#### [REQUIRED WORK]
Among the entries below, find every line that has "measurements" and pull it out.

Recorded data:
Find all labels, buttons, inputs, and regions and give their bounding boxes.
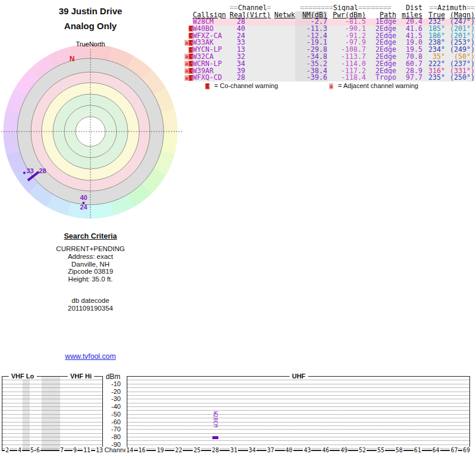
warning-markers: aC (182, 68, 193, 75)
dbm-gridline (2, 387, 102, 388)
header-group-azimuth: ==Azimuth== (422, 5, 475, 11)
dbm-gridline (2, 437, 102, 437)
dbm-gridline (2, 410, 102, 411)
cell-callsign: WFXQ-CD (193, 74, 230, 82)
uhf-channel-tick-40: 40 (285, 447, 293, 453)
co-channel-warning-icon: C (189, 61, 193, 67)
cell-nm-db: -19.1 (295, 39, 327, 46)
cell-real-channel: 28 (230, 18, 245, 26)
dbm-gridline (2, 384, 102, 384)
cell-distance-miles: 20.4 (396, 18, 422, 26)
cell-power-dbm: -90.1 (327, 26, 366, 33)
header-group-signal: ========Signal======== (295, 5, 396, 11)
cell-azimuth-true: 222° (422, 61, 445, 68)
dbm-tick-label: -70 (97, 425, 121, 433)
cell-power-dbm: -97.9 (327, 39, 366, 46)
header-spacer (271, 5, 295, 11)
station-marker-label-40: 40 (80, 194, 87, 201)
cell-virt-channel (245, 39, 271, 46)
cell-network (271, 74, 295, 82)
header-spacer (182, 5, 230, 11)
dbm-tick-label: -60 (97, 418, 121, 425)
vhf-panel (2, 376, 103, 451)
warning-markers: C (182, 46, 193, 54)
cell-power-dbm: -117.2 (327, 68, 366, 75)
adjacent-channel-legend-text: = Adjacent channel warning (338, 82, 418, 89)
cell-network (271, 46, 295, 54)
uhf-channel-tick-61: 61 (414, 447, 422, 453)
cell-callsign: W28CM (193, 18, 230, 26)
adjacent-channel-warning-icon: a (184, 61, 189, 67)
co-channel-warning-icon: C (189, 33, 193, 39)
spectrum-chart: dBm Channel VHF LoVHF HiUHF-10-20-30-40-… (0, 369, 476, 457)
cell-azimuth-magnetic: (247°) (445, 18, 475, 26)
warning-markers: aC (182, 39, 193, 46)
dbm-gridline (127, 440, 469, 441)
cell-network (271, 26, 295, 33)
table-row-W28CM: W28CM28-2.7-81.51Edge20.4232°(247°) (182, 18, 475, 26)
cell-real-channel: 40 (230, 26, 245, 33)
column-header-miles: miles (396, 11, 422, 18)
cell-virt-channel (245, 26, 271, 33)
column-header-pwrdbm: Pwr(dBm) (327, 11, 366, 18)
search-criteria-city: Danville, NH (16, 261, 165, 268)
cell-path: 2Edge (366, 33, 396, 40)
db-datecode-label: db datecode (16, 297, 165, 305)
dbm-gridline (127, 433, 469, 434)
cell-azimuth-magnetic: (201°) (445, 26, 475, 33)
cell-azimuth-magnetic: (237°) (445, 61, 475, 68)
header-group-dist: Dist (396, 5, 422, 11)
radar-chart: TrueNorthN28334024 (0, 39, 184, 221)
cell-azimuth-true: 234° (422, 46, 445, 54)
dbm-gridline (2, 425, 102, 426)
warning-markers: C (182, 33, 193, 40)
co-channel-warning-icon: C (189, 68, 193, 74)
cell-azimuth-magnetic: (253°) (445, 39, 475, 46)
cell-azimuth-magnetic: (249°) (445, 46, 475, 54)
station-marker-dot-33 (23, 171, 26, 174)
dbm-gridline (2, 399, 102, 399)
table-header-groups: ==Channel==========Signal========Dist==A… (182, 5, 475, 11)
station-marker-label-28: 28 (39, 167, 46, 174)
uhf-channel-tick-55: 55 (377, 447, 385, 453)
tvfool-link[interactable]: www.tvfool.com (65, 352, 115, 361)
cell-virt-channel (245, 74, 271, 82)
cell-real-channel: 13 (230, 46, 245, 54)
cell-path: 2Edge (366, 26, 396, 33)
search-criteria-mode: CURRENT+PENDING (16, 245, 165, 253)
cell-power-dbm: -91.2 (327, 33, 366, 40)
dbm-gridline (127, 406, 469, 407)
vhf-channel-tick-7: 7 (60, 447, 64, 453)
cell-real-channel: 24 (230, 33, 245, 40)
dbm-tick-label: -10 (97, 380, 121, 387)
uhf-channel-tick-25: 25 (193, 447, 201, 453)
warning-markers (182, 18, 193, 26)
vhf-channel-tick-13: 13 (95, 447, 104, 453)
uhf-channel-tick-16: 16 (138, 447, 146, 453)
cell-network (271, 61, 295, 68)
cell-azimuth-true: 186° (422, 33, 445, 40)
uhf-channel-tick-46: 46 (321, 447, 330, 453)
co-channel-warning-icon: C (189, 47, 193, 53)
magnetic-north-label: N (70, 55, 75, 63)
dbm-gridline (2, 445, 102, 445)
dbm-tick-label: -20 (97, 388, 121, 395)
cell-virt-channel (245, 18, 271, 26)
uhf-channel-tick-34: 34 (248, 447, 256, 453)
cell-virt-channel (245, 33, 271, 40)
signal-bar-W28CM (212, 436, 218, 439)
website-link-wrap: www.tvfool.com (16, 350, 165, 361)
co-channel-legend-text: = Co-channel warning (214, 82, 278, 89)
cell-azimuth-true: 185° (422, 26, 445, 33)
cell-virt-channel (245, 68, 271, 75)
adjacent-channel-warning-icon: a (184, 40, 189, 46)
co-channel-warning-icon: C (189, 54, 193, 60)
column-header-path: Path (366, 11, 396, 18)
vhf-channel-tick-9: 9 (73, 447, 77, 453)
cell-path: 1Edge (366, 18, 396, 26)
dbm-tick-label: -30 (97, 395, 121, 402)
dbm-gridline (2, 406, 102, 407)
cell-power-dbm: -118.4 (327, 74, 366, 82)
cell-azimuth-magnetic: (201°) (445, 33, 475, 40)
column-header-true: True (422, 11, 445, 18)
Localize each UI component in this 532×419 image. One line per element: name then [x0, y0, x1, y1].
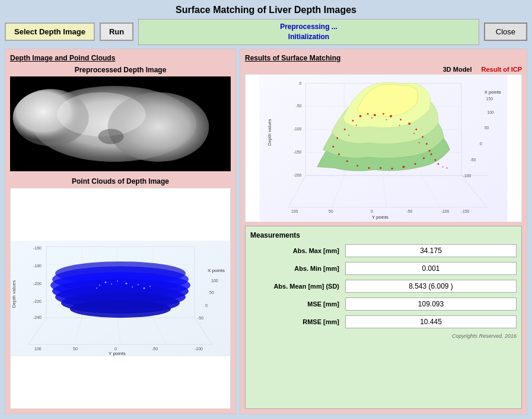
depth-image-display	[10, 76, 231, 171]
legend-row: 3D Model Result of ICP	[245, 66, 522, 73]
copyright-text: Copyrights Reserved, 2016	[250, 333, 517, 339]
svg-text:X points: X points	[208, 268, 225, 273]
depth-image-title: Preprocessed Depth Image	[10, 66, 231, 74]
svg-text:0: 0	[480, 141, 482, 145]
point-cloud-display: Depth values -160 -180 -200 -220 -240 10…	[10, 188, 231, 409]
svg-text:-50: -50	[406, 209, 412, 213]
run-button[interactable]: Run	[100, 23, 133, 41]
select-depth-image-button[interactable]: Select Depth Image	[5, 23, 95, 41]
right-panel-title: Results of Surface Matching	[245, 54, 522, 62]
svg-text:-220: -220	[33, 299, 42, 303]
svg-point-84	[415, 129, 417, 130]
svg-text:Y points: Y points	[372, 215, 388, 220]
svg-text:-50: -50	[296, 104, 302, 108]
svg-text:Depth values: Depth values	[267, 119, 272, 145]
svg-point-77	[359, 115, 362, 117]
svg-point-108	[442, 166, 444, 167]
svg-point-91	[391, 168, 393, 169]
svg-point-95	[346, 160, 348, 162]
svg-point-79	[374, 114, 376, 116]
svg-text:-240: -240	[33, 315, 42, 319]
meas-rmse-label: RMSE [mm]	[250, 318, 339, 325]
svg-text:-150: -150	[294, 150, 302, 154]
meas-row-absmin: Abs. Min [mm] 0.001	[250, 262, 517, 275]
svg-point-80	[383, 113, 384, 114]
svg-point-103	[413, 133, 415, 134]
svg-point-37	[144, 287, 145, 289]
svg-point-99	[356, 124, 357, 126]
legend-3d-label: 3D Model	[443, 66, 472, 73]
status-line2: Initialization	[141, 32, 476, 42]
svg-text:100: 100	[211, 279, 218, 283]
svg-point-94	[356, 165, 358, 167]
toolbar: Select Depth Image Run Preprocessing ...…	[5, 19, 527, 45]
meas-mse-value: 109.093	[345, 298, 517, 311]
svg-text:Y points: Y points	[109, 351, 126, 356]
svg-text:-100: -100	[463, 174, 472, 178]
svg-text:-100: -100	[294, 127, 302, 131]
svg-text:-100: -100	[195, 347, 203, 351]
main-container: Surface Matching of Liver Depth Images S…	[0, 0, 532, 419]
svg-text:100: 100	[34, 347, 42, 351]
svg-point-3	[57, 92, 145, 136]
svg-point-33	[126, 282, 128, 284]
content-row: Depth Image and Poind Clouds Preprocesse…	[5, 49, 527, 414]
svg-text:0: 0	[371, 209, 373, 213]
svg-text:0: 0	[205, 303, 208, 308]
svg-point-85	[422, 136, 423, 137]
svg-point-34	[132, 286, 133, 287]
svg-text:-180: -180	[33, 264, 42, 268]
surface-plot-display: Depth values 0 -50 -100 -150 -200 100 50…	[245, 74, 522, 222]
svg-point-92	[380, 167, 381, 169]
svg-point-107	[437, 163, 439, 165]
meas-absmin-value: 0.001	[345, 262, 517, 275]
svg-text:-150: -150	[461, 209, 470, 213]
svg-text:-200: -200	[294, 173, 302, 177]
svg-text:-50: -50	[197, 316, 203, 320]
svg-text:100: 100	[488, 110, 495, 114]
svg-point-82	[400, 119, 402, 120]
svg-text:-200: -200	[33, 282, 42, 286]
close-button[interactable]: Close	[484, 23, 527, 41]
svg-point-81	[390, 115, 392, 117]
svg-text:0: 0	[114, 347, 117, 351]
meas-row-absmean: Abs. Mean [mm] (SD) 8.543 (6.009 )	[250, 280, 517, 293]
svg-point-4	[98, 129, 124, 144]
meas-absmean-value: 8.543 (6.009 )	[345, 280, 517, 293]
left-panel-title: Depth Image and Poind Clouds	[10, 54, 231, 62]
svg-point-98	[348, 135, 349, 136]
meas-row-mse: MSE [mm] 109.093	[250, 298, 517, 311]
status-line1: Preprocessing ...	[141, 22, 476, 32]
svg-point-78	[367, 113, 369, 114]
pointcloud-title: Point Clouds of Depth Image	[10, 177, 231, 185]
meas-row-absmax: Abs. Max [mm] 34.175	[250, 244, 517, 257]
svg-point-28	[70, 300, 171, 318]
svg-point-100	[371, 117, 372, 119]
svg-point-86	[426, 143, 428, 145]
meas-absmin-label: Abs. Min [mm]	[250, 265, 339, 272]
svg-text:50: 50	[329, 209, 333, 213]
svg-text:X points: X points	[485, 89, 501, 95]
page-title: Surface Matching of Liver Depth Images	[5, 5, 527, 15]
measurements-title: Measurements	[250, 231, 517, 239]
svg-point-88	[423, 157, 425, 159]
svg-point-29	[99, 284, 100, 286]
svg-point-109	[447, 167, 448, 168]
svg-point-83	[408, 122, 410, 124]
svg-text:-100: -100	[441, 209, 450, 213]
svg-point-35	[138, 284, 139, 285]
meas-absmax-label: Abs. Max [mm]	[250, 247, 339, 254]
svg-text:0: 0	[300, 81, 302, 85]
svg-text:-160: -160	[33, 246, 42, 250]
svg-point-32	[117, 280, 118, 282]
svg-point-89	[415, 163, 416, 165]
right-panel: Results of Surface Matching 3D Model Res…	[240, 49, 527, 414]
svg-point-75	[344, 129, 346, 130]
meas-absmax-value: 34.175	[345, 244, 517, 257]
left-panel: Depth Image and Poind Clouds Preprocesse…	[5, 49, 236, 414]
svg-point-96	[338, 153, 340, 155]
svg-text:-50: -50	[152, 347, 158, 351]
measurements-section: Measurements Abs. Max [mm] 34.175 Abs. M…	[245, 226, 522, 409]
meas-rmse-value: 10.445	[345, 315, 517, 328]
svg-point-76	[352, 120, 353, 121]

#### [YOUR SOLUTION]
measurements-title: Measurements	[250, 231, 517, 239]
measurements-section: Measurements Abs. Max [mm] 34.175 Abs. M…	[245, 226, 522, 409]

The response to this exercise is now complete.